Since our last message from Tallin, Estonia, we've run home to the US quickly and then gotten into the start of a new school year. Nothing real exciting but here's a few notes. Here is Marianne packing for her trip to California to see Gabby. This was not completely planned but "the girls" missed each other and it was impossible for Gabby to come here so Mom went there. It was a 10 day trip so much of the time was spent adjusting to the 10 hour time zone change. But, in addition, Marianne got to see friends and family -- and shopping centers. Sorry but there's no pictures - I had the camera. But you all know what California looks like anyway. Sun. Blue skies. Green trees. Etc.
So on August 13, I took Marianne to the airport for her early morning flight and started my Kyiv-bachelor-summer. For starters, I walked along the river on my way to breakfast and took pictures of our local Dniper River cruise boats. Kind of "Soviet looking" but they also looked clean and shipshape. We have to put them on our list of things to do.
Originally, the plan had been for me to have ten days on my own, partying in Kyiv. But work intervened and I won my own trip to the States. A day or so after Marianne went to California I went to our home office in Maryland, outside Washington DC. This trip too was to be just long enough to recover from jet-lag but it was also a good opportunity for me to see family, friends and shopping centers.

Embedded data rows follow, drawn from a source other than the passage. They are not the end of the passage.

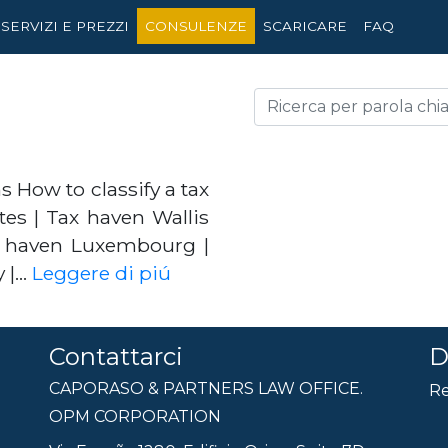
SERVIZI E PREZZI
CONSULENZE
SCARICARE
FAQ
s How to classify a tax
es | Tax haven Wallis
ax haven Luxembourg |
y |…
Leggere di piú
Contattarci
D
CAPORASO & PARTNERS LAW OFFICE.
Re
OPM CORPORATION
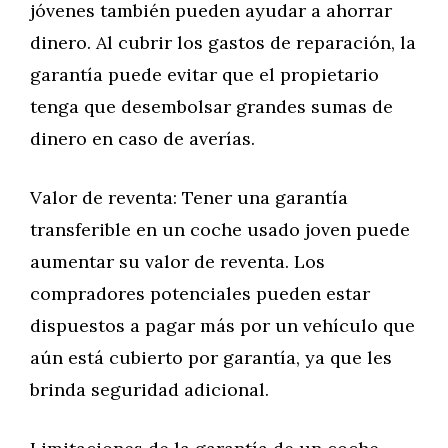
jóvenes también pueden ayudar a ahorrar
dinero. Al cubrir los gastos de reparación, la
garantía puede evitar que el propietario
tenga que desembolsar grandes sumas de
dinero en caso de averías.
Valor de reventa: Tener una garantía
transferible en un coche usado joven puede
aumentar su valor de reventa. Los
compradores potenciales pueden estar
dispuestos a pagar más por un vehículo que
aún está cubierto por garantía, ya que les
brinda seguridad adicional.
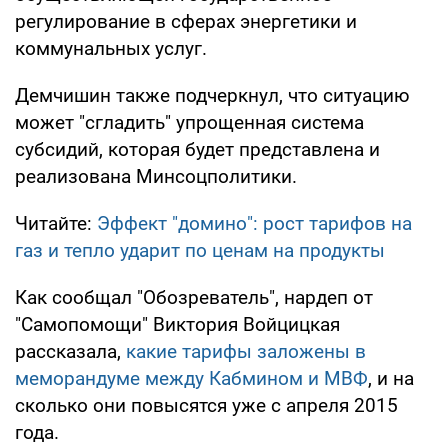
регулирование в сферах энергетики и
коммунальных услуг.
Демчишин также подчеркнул, что ситуацию
может "сгладить" упрощенная система
субсидий, которая будет представлена и
реализована Минсоцполитики.
Читайте:
Эффект "домино": рост тарифов на
газ и тепло ударит по ценам на продукты
Как сообщал "Обозреватель", нардеп от
"Самопомощи" Виктория Войцицкая
рассказала,
какие тарифы заложены в
меморандуме между Кабмином и МВФ
, и на
сколько они повысятся уже с апреля 2015
года.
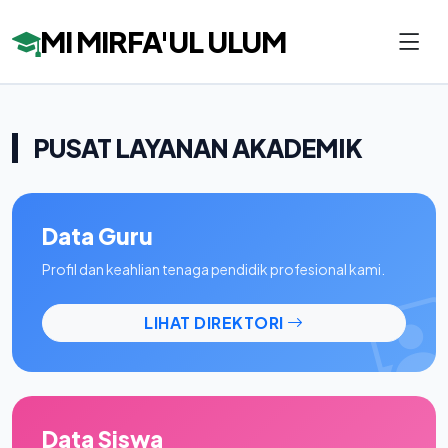
MI MIRFA'UL ULUM
PUSAT LAYANAN AKADEMIK
Data Guru
Profil dan keahlian tenaga pendidik profesional kami.
LIHAT DIREKTORI
Data Siswa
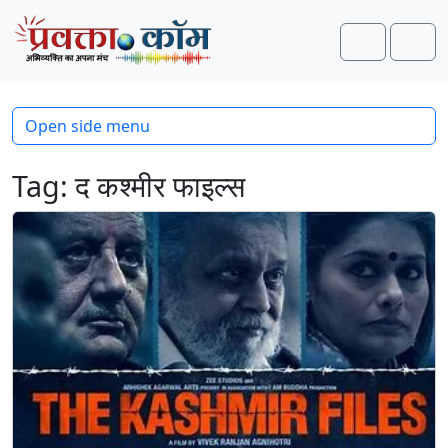
Skip to content
Skip to footer
Search
Men
Open side menu
Tag:
द कश्मीर फाइल्स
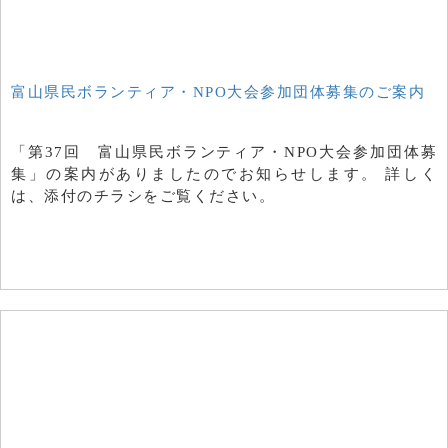
富山県民ボランティア・NPO大会参加団体募集のご案内
「第37回 富山県民ボランティア・NPO大会参加団体募
集」の案内がありましたのでお知らせします。 詳しく
は、添付のチラシをご覧ください。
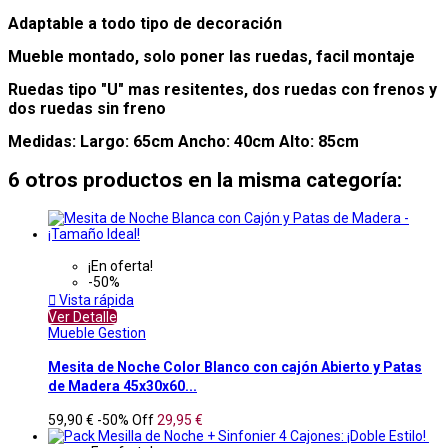
Adaptable a todo tipo de decoración
Mueble montado, solo poner las ruedas, facil montaje
Ruedas tipo "U" mas resitentes, dos ruedas con frenos y
dos ruedas sin freno
Medidas: Largo: 65cm Ancho: 40cm Alto: 85cm
6 otros productos en la misma categoría:
¡En oferta!
-50%

Vista rápida
Ver Detalle
Mueble Gestion
Mesita de Noche Color Blanco con cajón Abierto y Patas
de Madera 45x30x60...
59,90 €
-50%
Off
29,95 €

I started with a visit to my sister and her family outside of Baltimore. The weather was beautiful, not like "regular" DC summer weather. The sun was out but the humidity was low and the skies were blue. We took advantage and visited a small park that had displays of the old rural Maryland farm life. The grounds were pretty and we looked in on folks practicing the old handcrafts like quilting. I found it interesting to compare the American farm life of 100 years ago with the farms here in Ukraine today. Of course many farms here today are reasonably modern with tractors and heavy machinery but there is still farming being done with horse and human labor techniques more primitive than that shown in the Maryland's museum of 100-year-old practices.
I was also able to catch son Geoff for a bit. He had just moved out to the suburbs from downtown DC. Nicer place, less interesting neighborhood (in my opinion anyway). Geoff seems to be doing well, continuing the long path toward a PhD. Better him than me although there were signs of even his patience reaching limits. Hang in there!
I got in one morning of picture taking of the most famous landmark. The last time I was in town the Monument was surrounded by scaffolding but now it was sparkling after the restoration job. Tax money at work.
After our out-and-back trips, we started the normal end-of-August routine. It's hard to imagine that we are beginning our third year in Kyiv but the school restart routines reminded us. The school social calendar opens with a bar-b-que at the Director's house where everyone compares pictures from the summer.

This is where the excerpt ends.